David Petrakis is my hero, too, Melinda. I want you both to come to dinner.
What do you mean, they aren't real?!
The world of Speak certainly feels shockingly real. I felt as though I had unwittingly picked up the diary of a real girl as I followed the journey of Anderson's darkly hilarious, poetic, and frank narrator Melinda.
After a traumatic event over summer vacation, Melinda enters high school as a social outcast. Who can she share her troubles with? Her disinterested parents? Her ex-friends, who won't speak to her? Her new friend who is only interested in entering the "right" clique? Her out-of-touch, all-too-familiar teachers and school administrators?

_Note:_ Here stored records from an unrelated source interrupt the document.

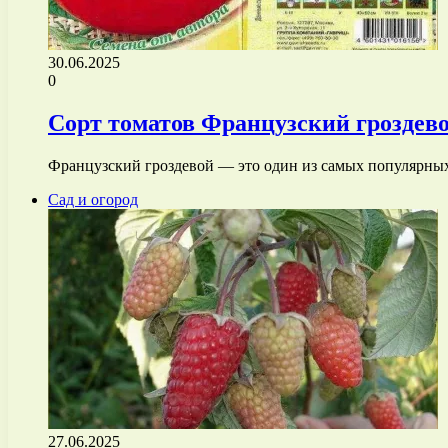
30.06.2025
0
Сорт томатов Французский гроздев
Французский гроздевой — это один из самых популярных
Сад и огород
27.06.2025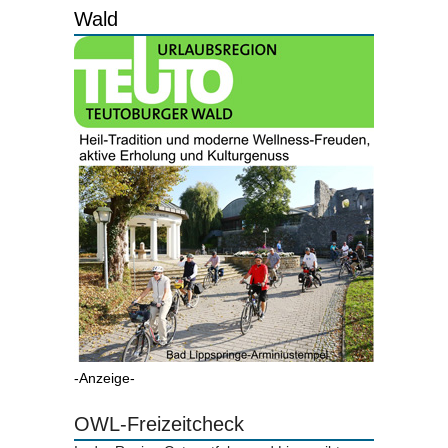
Wald
-Anzeige-
OWL-Freizeitcheck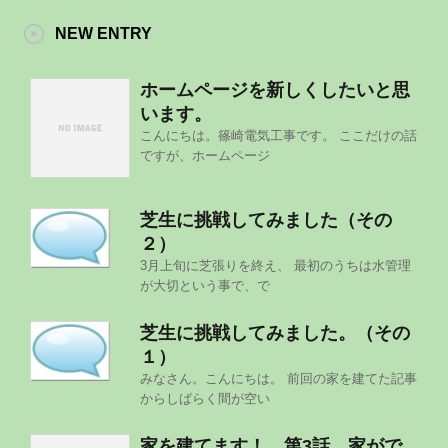
NEW ENTRY
ホームページを新しくしたいと思
います。
こんにちは。篠崎電気工事です。 ここだけの話
ですが、ホームページ
芝生に挑戦してみました（その
２）
3月上旬に芝張りを終え、 最初のうちは水管理
が大切という事で、で
芝生に挑戦してみました。（その
１）
みなさん。こんにちは。 前回の家を建てた記事
からしばらく間が空い
家を建てます！ 第3話 家がで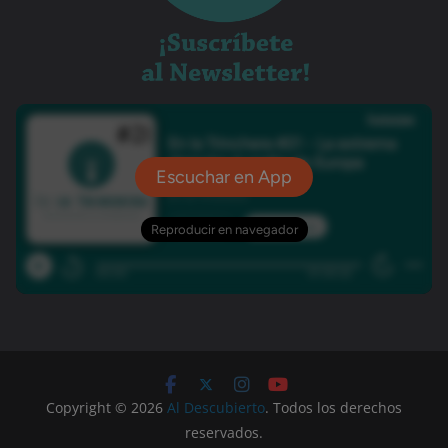
Copyright © 2026
Al Descubierto
. Todos los derechos
reservados.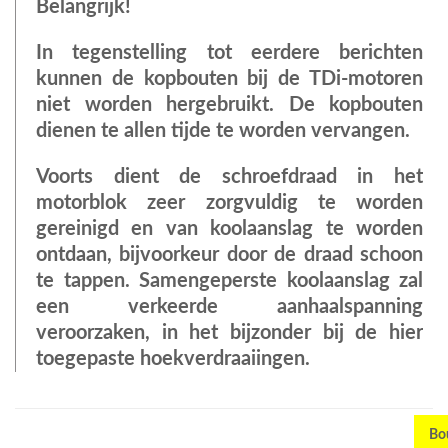
Belangrijk!
In tegenstelling tot eerdere berichten
kunnen de kopbouten bij de TDi-motoren
niet worden hergebruikt. De kopbouten
dienen te allen tijde te worden vervangen.
Voorts dient de schroefdraad in het
motorblok zeer zorgvuldig te worden
gereinigd en van koolaanslag te worden
ontdaan, bijvoorkeur door de draad schoon
te tappen. Samengeperste koolaanslag zal
een verkeerde aanhaalspanning
veroorzaken, in het bijzonder bij de hier
toegepaste hoekverdraaiingen.
Bou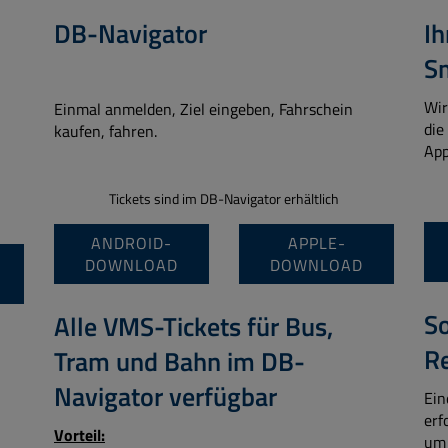
DB-Navigator
Ih
S
Wir
Einmal anmelden, Ziel eingeben, Fahrschein
die
kaufen, fahren.
App
Tickets sind im DB-Navigator erhältlich
ANDROID-
APPLE-
DOWNLOAD
DOWNLOAD
So
Alle VMS-Tickets für Bus,
Re
Tram und Bahn im DB-
Navigator verfügbar
Ein
erf
Vorteil:
um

With no one she feels she can trust, Melinda largely stops speaking at all. What follows is her struggle with depression, isolation, and despair as she looks within herself for the ability to overcome her pain.
Despite the cubic ton weight of the subject matter, I laughed out loud over and over at Melinda's one-liners, at the antics of her school's administrators, and the wise-beyond-his-age doings of David Petrakis My Lab Partner, a boy who is Melinda's, well, lab partner. I read about Melinda's confusion and cynicism, and wished so much that I could reach out to this invisible, imaginary person and offer comfort. I cheered her on in her decision to find her way free of the darkness others created for her.
I have nothing but praise for this book. I have no negative comments. Well, except that there isn't a sequel!